Stored data entries:
────────────────────

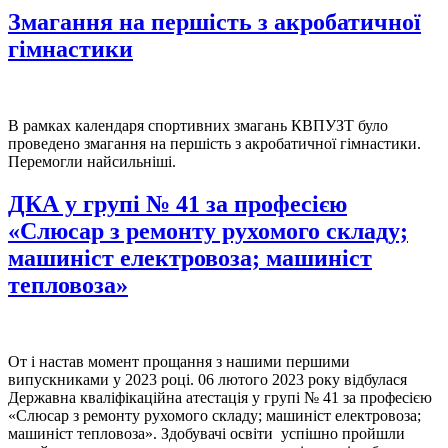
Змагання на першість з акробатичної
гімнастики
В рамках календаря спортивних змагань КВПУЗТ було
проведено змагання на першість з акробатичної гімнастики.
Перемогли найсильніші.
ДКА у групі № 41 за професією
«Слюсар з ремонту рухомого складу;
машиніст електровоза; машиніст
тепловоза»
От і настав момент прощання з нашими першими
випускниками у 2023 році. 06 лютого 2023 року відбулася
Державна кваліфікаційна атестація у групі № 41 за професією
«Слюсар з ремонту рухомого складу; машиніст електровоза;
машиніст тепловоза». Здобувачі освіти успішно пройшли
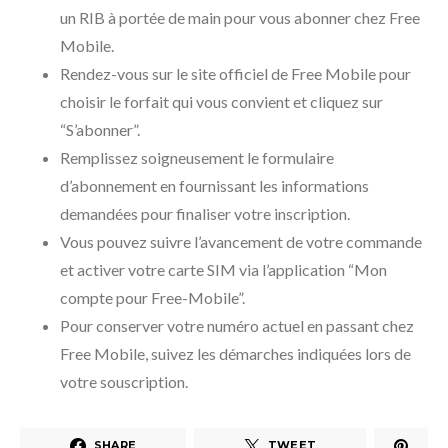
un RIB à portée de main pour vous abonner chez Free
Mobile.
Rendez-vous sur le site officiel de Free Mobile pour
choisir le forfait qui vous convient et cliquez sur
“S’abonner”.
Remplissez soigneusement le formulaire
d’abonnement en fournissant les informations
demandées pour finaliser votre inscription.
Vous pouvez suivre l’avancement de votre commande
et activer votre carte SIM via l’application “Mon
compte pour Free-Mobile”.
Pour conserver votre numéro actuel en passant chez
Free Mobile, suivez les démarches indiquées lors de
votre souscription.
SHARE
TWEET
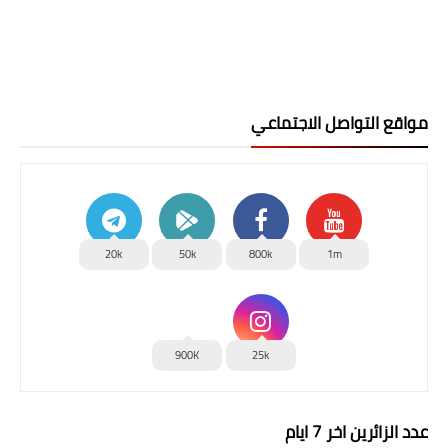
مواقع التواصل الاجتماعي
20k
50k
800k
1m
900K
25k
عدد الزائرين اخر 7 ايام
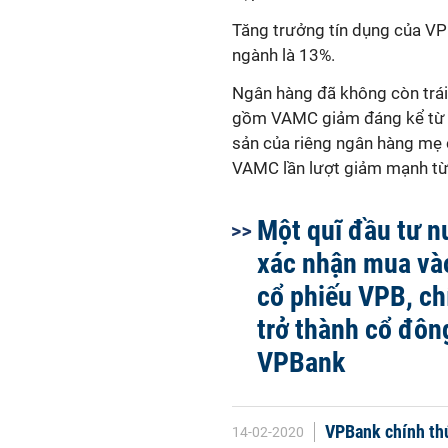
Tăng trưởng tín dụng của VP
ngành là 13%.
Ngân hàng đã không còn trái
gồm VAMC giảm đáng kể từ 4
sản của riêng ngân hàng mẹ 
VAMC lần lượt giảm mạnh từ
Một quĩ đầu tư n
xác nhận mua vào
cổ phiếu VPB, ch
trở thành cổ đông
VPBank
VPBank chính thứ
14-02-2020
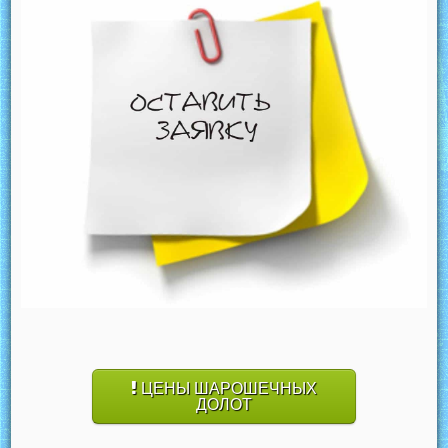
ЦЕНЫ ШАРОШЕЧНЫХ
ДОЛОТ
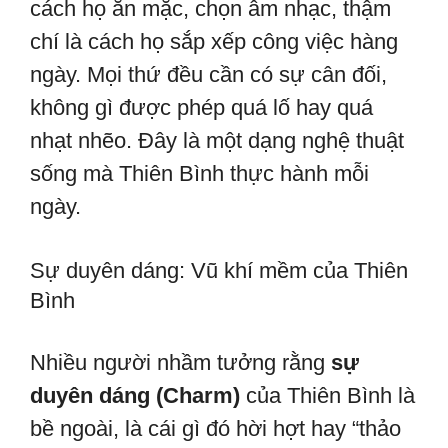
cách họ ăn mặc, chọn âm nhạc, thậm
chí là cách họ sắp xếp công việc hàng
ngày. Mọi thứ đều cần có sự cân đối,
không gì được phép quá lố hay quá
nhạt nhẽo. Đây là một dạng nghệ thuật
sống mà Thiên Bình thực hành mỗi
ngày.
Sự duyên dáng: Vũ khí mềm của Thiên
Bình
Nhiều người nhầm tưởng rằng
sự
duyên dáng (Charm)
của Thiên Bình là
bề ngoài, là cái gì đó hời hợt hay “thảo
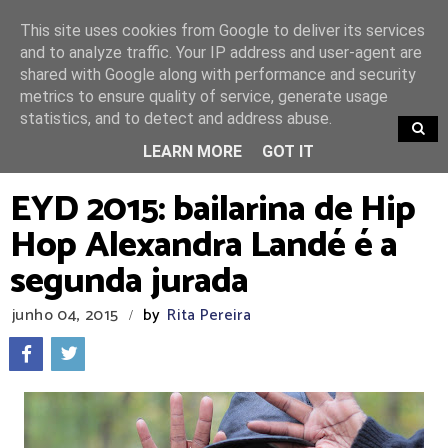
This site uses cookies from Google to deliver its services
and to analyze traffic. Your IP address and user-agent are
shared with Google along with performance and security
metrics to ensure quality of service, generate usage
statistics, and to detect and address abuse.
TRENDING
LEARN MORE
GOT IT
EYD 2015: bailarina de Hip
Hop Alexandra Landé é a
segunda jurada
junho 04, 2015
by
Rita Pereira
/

────────────────────

> **What to work on**
Starting with the first line of the data above, write out each line exactly up to and including the line that holds "chí là cách họ sắp xếp công việc hàng". Pictures stay out.

> **Output below**
Змагання на першість з акробатичної
гімнастики
В рамках календаря спортивних змагань КВПУЗТ було
проведено змагання на першість з акробатичної гімнастики.
Перемогли найсильніші.
ДКА у групі № 41 за професією
«Слюсар з ремонту рухомого складу;
машиніст електровоза; машиніст
тепловоза»
От і настав момент прощання з нашими першими
випускниками у 2023 році. 06 лютого 2023 року відбулася
Державна кваліфікаційна атестація у групі № 41 за професією
«Слюсар з ремонту рухомого складу; машиніст електровоза;
машиніст тепловоза». Здобувачі освіти успішно пройшли
un RIB à portée de main pour vous abonner chez Free
Mobile.
Rendez-vous sur le site officiel de Free Mobile pour
choisir le forfait qui vous convient et cliquez sur
“S’abonner”.
Remplissez soigneusement le formulaire
d’abonnement en fournissant les informations
demandées pour finaliser votre inscription.
Vous pouvez suivre l’avancement de votre commande
et activer votre carte SIM via l’application “Mon
compte pour Free-Mobile”.
Pour conserver votre numéro actuel en passant chez
Free Mobile, suivez les démarches indiquées lors de
votre souscription.
SHARE
TWEET
مواقع التواصل الاجتماعي
20k
50k
800k
1m
900K
25k
عدد الزائرين اخر 7 ايام
Tăng trưởng tín dụng của VP
ngành là 13%.
Ngân hàng đã không còn trái
gồm VAMC giảm đáng kể từ 4
sản của riêng ngân hàng mẹ 
VAMC lần lượt giảm mạnh từ
Một quĩ đầu tư n
xác nhận mua vào
cổ phiếu VPB, ch
trở thành cổ đông
VPBank
VPBank chính thứ
14-02-2020
ЦЕНЫ ШАРОШЕЧНЫХ
ДОЛОТ
cách họ ăn mặc, chọn âm nhạc, thậm
chí là cách họ sắp xếp công việc hàng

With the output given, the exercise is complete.